In the year 1122, a stranger from the East arrived in Rome to see Pope Calixtus II. He called himself "John, Patriarch of the Indians" and claimed to be an archbishop of the Christian community founded in India by the Apostle Thomas. Little is recorded in the Bible about Thomas after the Gospels, early Christian tradition held that he journeyed to India and was there martyred. A 3rd Century work called the Acts of Thomas purported to tell of his adventures in the East. Patriarch John stayed in Rome for about a year, then disappeared.
In 1145, another traveler from parts east, Bishop Hugh of Jabala, a small coastal town in Syria, came to see the Pope. The area around Jabala had been overrun by Moslems and Bishop Hugh had come to appeal to the Pope for help. According to Bishop Otto of Freising, a noted historian of the day who spoke with him, Hugh told of a fellow named John who was both a priest and a king way off beyond Persia and Armenia in the uttermost East. This John was a Nestorian Christian, a splinter sect that was technically heretical according to orthodox views, but which was so isolated from Europe that the Roman Church had little contact with them. He was said to be descended from one of the Magi who visited the Christ-child (Matthew chapter 2). According to Hugh, this John "made war upon his brother kings of Persians and Medes… Prester John, for so they accustomed to call him, putting the Persians to flight." John intended to continue on to liberate Jerusalem from the infidels, but was blocked by the river Tigris.
Later historians have suggested that Hugo was transmitted garbled stories about a nomadic warlord named Yalu Dashi who defeated the Seljuk Turks near Samarkand. Yalu Dashi probably did have Nestorian Christians among his subjects, but he himself was a Chinese-educated Buddhist. Christian Europe knew nothing about Buddhism; as far as they were concerned, anyone killing Moslems, must be a Christian.
Then came the Letter.
It was received by Manuel I, the Eastern Roman Emperor at Constantinople in the year 1164, and was signed "Presbyter Johannes, by the power and virtue of God and of the Lord Jesus Christ, Lord of Lords." This lengthy letter extolled the wonders of John's kingdom and his power. "I, Prester John, am the Lord of Lords and… I surpass all the kings of the whole earth in riches, mercy and omnipotence. Seventy-two kings pay tribute to Us alone."
The letter contained fanciful descriptions of incredible riches, exotic creatures and monstrous beings: Wild men with horns on their head and ants that dig for gold.
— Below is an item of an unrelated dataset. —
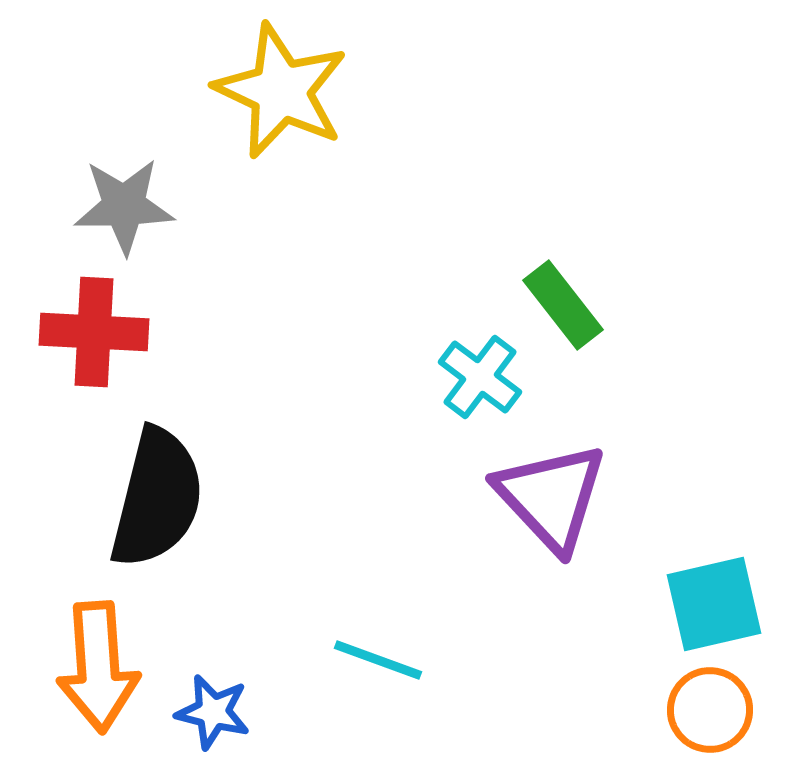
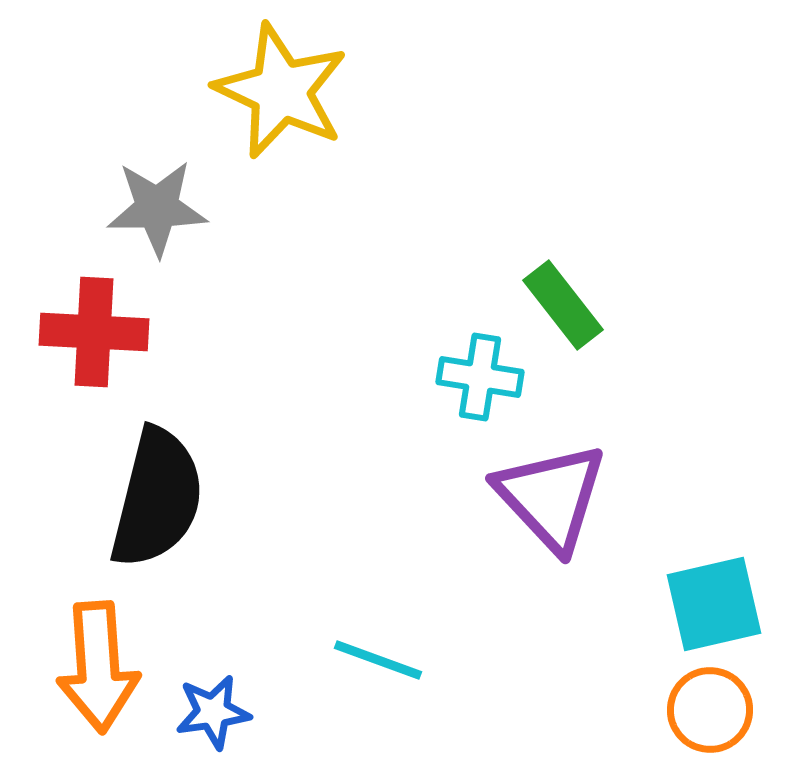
gray star: moved 33 px right, 2 px down
cyan cross: rotated 28 degrees counterclockwise
blue star: rotated 22 degrees counterclockwise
It also describes things that actually existed in the East, such as parrots.
Emperor Manuel wasn't sure what to do about this distant, arrogant monarch, so he consulted with the Frederick Barbarossa, the Holy Roman Emperor, and Pope Alexander III. The letter was translated into several languages, picking up embellishments as it filtered through Europe. It was exotic, exciting and encouraging. The Second Crusade, which had been launched about twenty years earlier, had been a disaster, and the idea that a powerful Christian monarch ruled far in the East and might ride forth to smite the Saracens at any moment was appealing.
Actually there was a powerful monarch in Central Asia about 1221, and he was slaying Moslems; but he wasn't a Christian; he was Genghis Khan. That didn't stop Christians in Europe from mistakenly assuming he was Prester John.
Marco Polo asked about Prester John during his voyage to Cathay. He didn't find John, but he did pick up a story about a Tartar named "Ung Khan" or "Wang Khan" who was king of a people called the Kereits. According to both Christian and Mongol sources, the Kereits were Christians, but Wang Khan was more of a nomadic warlord than a latter-day Solomon. Wang Khan was ultimately overthrown by Genghis Khan.
As European explorers got to know Central and Eastern Asia better with no sign of the enigmatic priest-king; scholars decided that Prester John's kingdom must lie in Ethiopia. There actually was and still is a large Christian community in Ethiopia, which like the Nestorians had been separated from Europe for centuries. The early writers, the scholars concluded, must have confused India with Ethiopia. After all, what did the Apostle Thomas know about geography.
Game and Story Use
- A medieval campaign could involve travelers claiming to have come from the Kingdom of Prester John.
- In a Time Travel campaign, the PCs can claim to come from "a distant land" like that of Prester John's.
- In a pulp campaign, the PCs could be searching for treasures from the land of Prester John, either in India, Mongolia or Ethiopia
- It's claimed that the Ark of the Covenant rests in an ancient Ethiopian church. Something to think about.